**Exercise objective:**
With the pictures set aside, return the lines below exactly, beginning at the first and ending at the line containing "Уртын Гонгор".
____
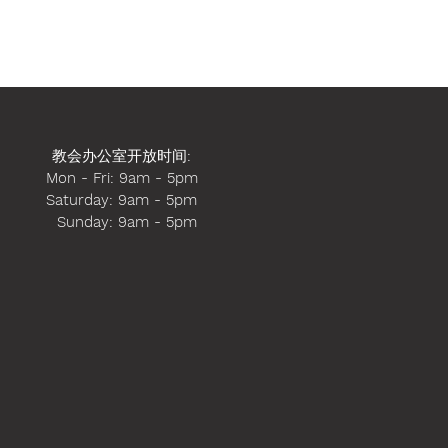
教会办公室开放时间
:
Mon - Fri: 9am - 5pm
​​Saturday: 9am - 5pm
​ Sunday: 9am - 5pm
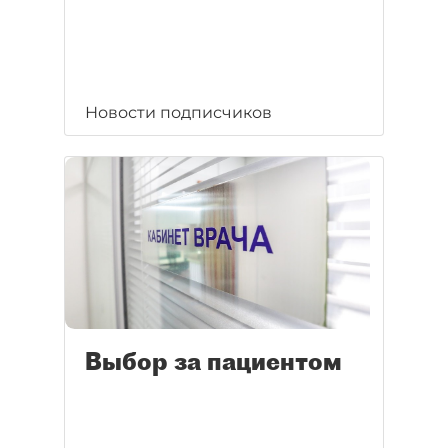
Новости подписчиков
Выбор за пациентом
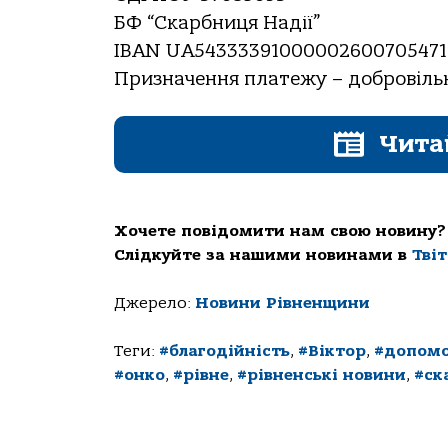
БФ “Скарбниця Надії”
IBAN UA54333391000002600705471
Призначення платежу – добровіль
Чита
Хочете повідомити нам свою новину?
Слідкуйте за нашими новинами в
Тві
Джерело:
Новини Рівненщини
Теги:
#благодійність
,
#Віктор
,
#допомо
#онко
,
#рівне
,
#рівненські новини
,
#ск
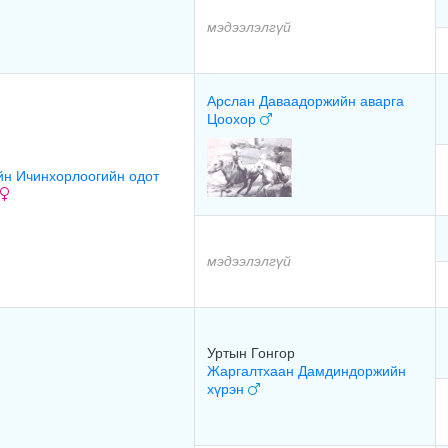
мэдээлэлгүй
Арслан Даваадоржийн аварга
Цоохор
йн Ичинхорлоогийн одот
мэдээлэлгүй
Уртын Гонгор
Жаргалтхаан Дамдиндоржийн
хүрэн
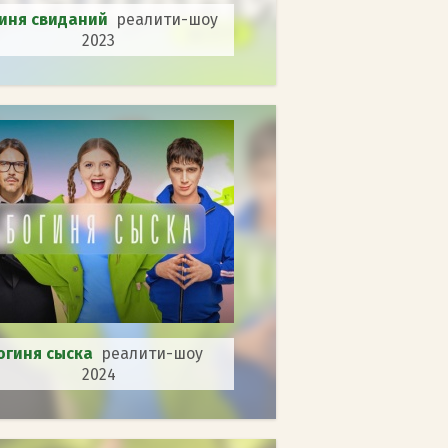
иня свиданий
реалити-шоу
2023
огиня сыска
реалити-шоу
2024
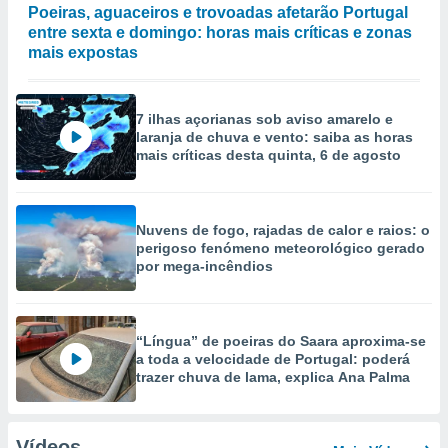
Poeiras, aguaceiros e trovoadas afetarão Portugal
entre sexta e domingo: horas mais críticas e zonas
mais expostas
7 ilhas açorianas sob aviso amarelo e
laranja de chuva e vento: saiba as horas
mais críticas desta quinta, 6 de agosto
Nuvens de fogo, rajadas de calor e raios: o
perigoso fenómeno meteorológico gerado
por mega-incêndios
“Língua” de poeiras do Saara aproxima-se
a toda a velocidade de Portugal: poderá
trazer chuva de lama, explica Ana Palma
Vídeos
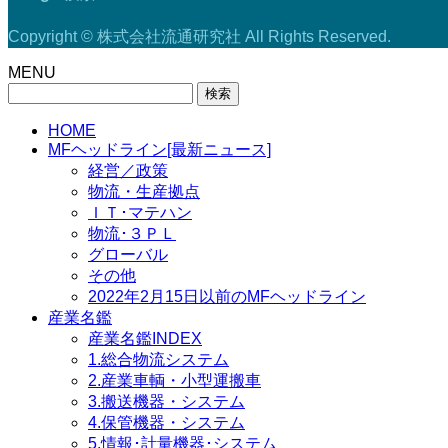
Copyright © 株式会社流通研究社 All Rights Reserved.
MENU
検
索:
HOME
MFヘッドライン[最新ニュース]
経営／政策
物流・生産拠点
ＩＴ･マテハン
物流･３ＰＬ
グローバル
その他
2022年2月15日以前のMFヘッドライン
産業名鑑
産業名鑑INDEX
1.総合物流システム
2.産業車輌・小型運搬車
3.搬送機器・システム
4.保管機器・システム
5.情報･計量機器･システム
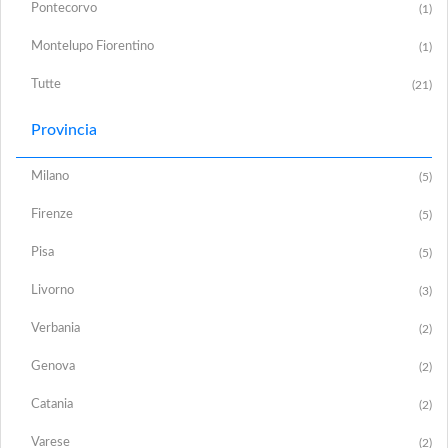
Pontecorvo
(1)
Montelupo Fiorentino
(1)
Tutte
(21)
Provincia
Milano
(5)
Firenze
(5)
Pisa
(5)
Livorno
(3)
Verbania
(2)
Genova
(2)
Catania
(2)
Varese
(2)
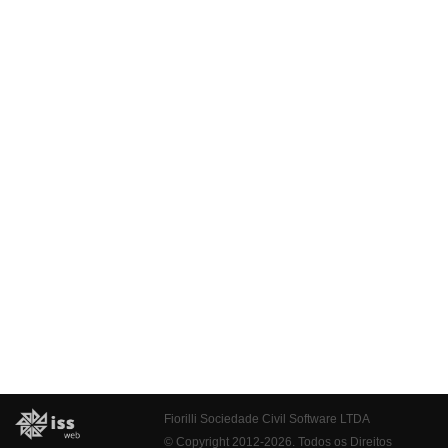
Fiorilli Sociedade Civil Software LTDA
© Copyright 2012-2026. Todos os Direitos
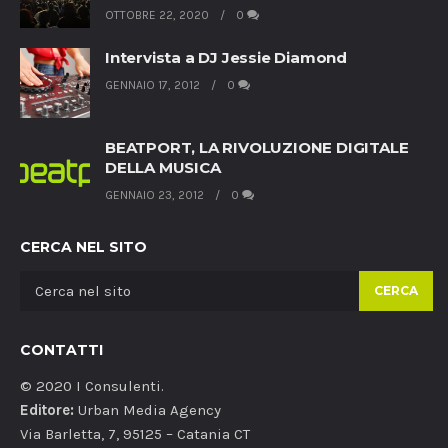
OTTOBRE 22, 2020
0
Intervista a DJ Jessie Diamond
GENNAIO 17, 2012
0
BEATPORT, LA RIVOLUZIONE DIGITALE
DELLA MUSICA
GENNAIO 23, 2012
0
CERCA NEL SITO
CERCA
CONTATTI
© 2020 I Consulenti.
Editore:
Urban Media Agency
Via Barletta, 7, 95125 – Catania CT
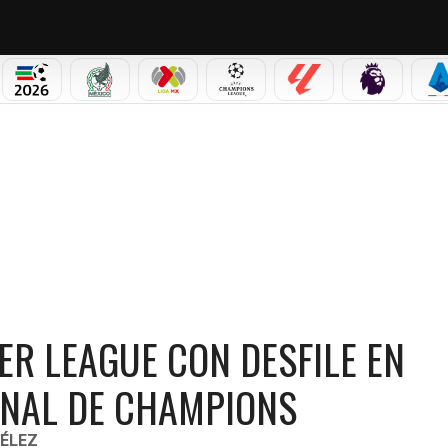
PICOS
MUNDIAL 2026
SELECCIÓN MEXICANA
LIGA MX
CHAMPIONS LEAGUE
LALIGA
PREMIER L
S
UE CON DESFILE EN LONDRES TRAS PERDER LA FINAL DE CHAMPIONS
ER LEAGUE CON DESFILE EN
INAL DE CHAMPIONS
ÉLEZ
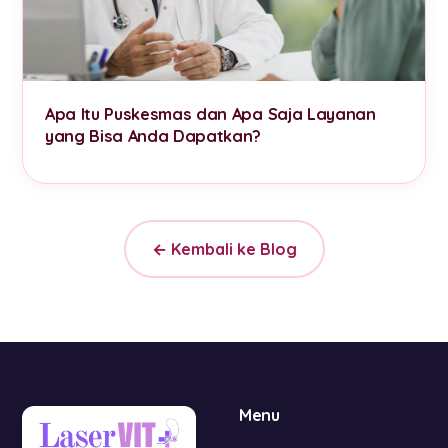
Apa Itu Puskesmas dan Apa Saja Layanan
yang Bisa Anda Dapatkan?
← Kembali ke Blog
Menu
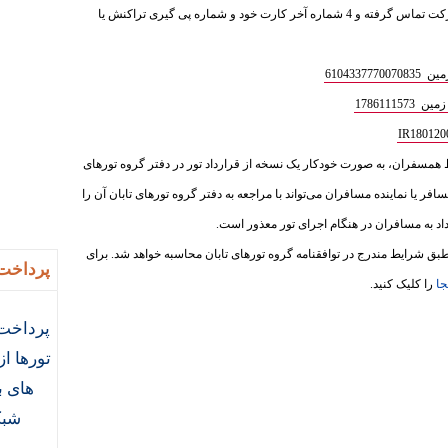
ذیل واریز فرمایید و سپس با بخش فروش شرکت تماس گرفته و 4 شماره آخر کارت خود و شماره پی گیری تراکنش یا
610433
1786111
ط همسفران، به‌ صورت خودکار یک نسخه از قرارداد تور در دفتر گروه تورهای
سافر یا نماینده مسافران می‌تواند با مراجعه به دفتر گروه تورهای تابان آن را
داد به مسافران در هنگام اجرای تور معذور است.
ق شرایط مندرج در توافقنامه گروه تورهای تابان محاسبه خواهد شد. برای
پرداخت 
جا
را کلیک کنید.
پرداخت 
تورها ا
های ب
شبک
____
**Response to this task:**
教会办公室开放时间
:
Mon - Fri: 9am - 5pm
​​Saturday: 9am - 5pm
​ Sunday: 9am - 5pm
Новости подписчиков
Выбор за пациентом
БФ “Скарбниця Надії”
IBAN UA54333391000002600705471
Призначення платежу – добровіль
Чита
Хочете повідомити нам свою новину?
Слідкуйте за нашими новинами в
Тві
Джерело:
Новини Рівненщини
Теги:
#благодійність
,
#Віктор
,
#допомо
#онко
,
#рівне
,
#рівненські новини
,
#ск
мэдээлэлгүй
Арслан Даваадоржийн аварга
Цоохор
йн Ичинхорлоогийн одот
мэдээлэлгүй
Уртын Гонгор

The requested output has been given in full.